When the wireless didn’t hold him he brooded, though he would use a different word. Lassitude was obvious in every bone. He sat for hours, unable to move and then, not knowing how or why, he got up, took cap and stick, and set off down the steps, to walk for miles along the beach and about the town. When he came cheerfully into the house he said he hadn’t felt at all tired on his expedition, which at least proved that such lack of energy hadn’t been due to illness. ‘But then, it never would be,’ she said aloud, her palm pressing the grinder whose noise for a moment crushed out her thoughts.

It was as if a shadow had slid across the window and come into the room. She knew what it was. The heart was as fluctuating as the weather. Only a looking glass fixed its effects on the face, as much as anything could, just as the weather was still, only a moment before altering for better or worse. If you accepted such rhythms, as of course you had to, existence was tolerable, hardly ever unpleasant for long.

On first hearing the news of his blindness she said she would never look in a mirror again, because Howard could not, but there had to be one in the house otherwise he would wonder why, and she would have to tell him the reason.

The mirror showed everything she didn’t want to know about herself, so she avoided it as far as possible, only able to look by persuading herself that the image was of somebody else: easy with the small make-up used to treat a glass off-handedly, as if it had no ability to destroy her equanimity, as nothing must be allowed to since recovering from her abortion.

Her whole past with Howard, their entire life in fact, was connected to an event he was never to know about. The episode, forgotten for months at a time, had lately corroded her with haunting affect, the shadow almost meteorological – to use one of Howard’s words – in its unpleasantness. She didn’t see any justice in it, felt she had paid the price in dealing with the event all those years ago. Sensing the threat now, she let the murky pictures run through her mind so as to get rid of them sooner, though knowing they wouldn’t pass so willingly, having a power greater than her own.

The sciatic pain was as if a scalpel had gone through the nerves of her lower back. She sat by the Formica-topped table to reinforce herself, to stiffen her body like a box hedge against the wind. The colours were always dark from that time, but the day it happened had been sunny. She had called on him at his large gewgaw-strewn flat on Baker Street, passing while in town to say hello.

Dear Uncle Charles, she had known him from birth. ‘Let me show you around this rambling old place,’ he said. There was no reason to say no but if she had would it have been different? He had been watching her, and waiting. She was happy, and unknowing. In the bedroom she had no chance. He was a tall lumbering man, and she was too shocked to shout or scream. The bang across the head, and his cry – almost a shriek – that she should be ‘sensible’, made it impossible except to let him do what he wanted.

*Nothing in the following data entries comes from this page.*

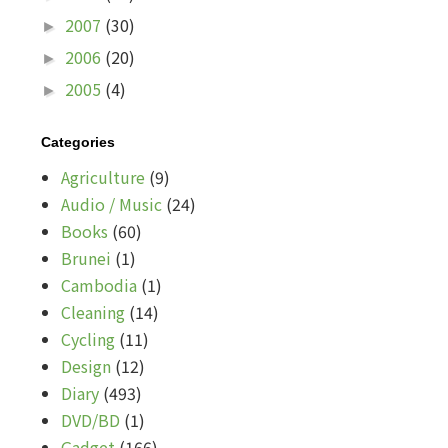
2007
(30)
►
2006
(20)
►
2005
(4)
►
Categories
Agriculture
(9)
Audio / Music
(24)
Books
(60)
Brunei
(1)
Cambodia
(1)
Cleaning
(14)
Cycling
(11)
Design
(12)
Diary
(493)
DVD/BD
(1)
Gadget
(166)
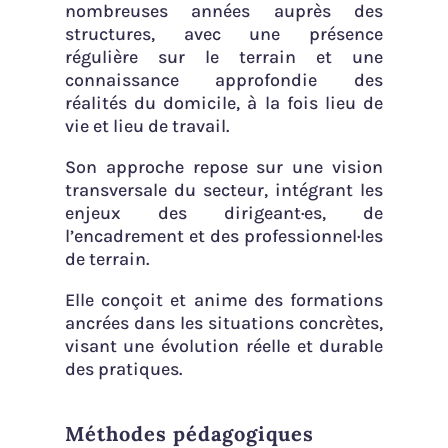
nombreuses années auprès des
structures, avec une présence
régulière sur le terrain et une
connaissance approfondie des
réalités du domicile, à la fois lieu de
vie et lieu de travail.
Son approche repose sur une vision
transversale du secteur, intégrant les
enjeux des dirigeant·es, de
l’encadrement et des professionnel·les
de terrain.
Elle conçoit et anime des formations
ancrées dans les situations concrètes,
visant une évolution réelle et durable
des pratiques.
Méthodes pédagogiques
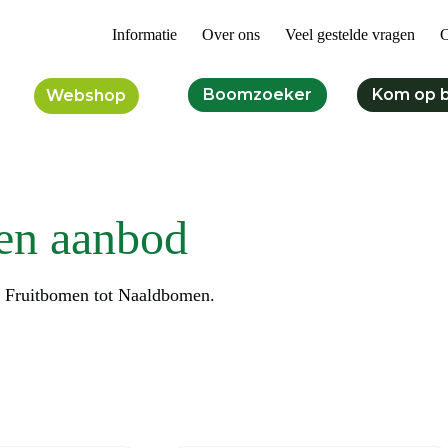
Informatie
Over ons
Veel gestelde vragen
C
Boomzoeker
Kom op 
Webshop
en aanbod
n Fruitbomen tot Naaldbomen.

He babbled, while holding her in a maniacal grip, that he had needed her (his words) for as long as he could remember. He was incomprehensible. She had loved him as an uncle for his eternal kindness, though not in this way, if this was love, which he swore it was.

He said afterwards that she had encouraged him. The violence that was done to her was meaningless but meant everything. He had made her, and the blood proved it. Everything must be kept quiet, he said afterwards, a secret between them alone. He paid for the abortion, arranged it all, but only ever touched her that one time, terrified at what he had done. A prostitute would have been cheaper, but it was her he wanted. The operation (hard to say the real word) was so botched that she couldn’t have children even if she had wanted.

She ran the whole thing through, hoping it would be goodbye, at least for a while. Charles had died of cancer, brought on, she liked to think, by his guilt, and grief which often at the time seemed genuine enough, and reinforced by his suffering which she could hardly bear to watch when her unknowing parents took her to see him in the hospital, though nowadays she burned with shame at having felt such sorrow. How could it have happened so that no one in the family knew? He was so skilled, or frightened, and she so compliant at evading and avoiding all signs of distress. If there had been more than one side to her then, there was only one now.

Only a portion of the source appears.